Furthermore, the contraction in housing market activity and the slowdown in house price appreciation have not generated serious “spillover” effects in other sectors of the economy (including personal consumption expenditures), and strengthening activity in some sectors (including nonresidential construction) has helped offset the negatives from housing production.
As a result, the economy did not skate close to recession in 2006, and the probability of an economic downturn is not high during the 2007-2008 period.
Economic resilience also is evident in the labor market. The housing downswing caused job losses in residential construction during most of 2006 and into January, and further losses in construction are inevitable during coming months.

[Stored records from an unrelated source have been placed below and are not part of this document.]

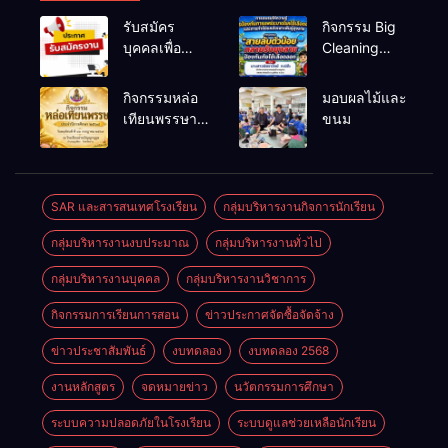
รับสมัคร
กิจกรรม Big
บุคคลเพื่อ
Cleaning
สรรหาและ
และรณรงค์
เลือกสรรเป็น
ป้องกันโรคไข้
กิจกรรมหล่อ
มอบผลไม้และ
พนักงาน
เลือดออก
เทียนพรรษา
ขนม
ราชการทั่วไป
ประจำปี
2569
SAR และสารสนเทศโรงเรียน
กลุ่มบริหารงานกิจการนักเรียน
กลุ่มบริหารงานงบประมาณ
กลุ่มบริหารงานทั่วไป
กลุ่มบริหารงานบุคคล
กลุ่มบริหารงานวิชาการ
กิจกรรมการเรียนการสอน
ข่าวประกาศจัดซื้อจัดจ้าง
ข่าวประชาสัมพันธ์
งบทดลอง
งบทดลอง 2568
งานหลักสูตร
จดหมายข่าว
นวัตกรรมการศึกษา
ระบบความปลอดภัยในโรงเรียน
ระบบดูแลช่วยเหลือนักเรียน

However, overall job growth was reasonably well maintained in 2006, and we’re expecting a solid performance in 2007 as well. The unemployment rate ticked up in January to 4.6 percent and is likely to gravitate upward somewhat further. However, we do not expect the unemployment rate to rise above 5 percent during the 2007-2008 period.
Core inflation receding
Key measures of core consumer price inflation (excluding prices of food and energy) firmed up during much of 2006, moving well above the upper bounds of the Federal Reserve’s apparent “tolerance zones.”
This inflation pattern naturally raised concerns at our central bank about potential economic “overheating” and prompted many financial market participants to anticipate some tightening of monetary policy in the near term.
As 2006 drew to a close, core inflation rates began to recede, at least on a year-over-year basis. The core Consumer Price Index slowed systematically during the fourth quarter, receding to a pace only slightly above the upper bound of the Fed’s apparent tolerance zone for this measure. Even more important, the core price index for Personal Consumption Expenditures — the Fed’s favorite inflation gauge — displayed the same type of pattern.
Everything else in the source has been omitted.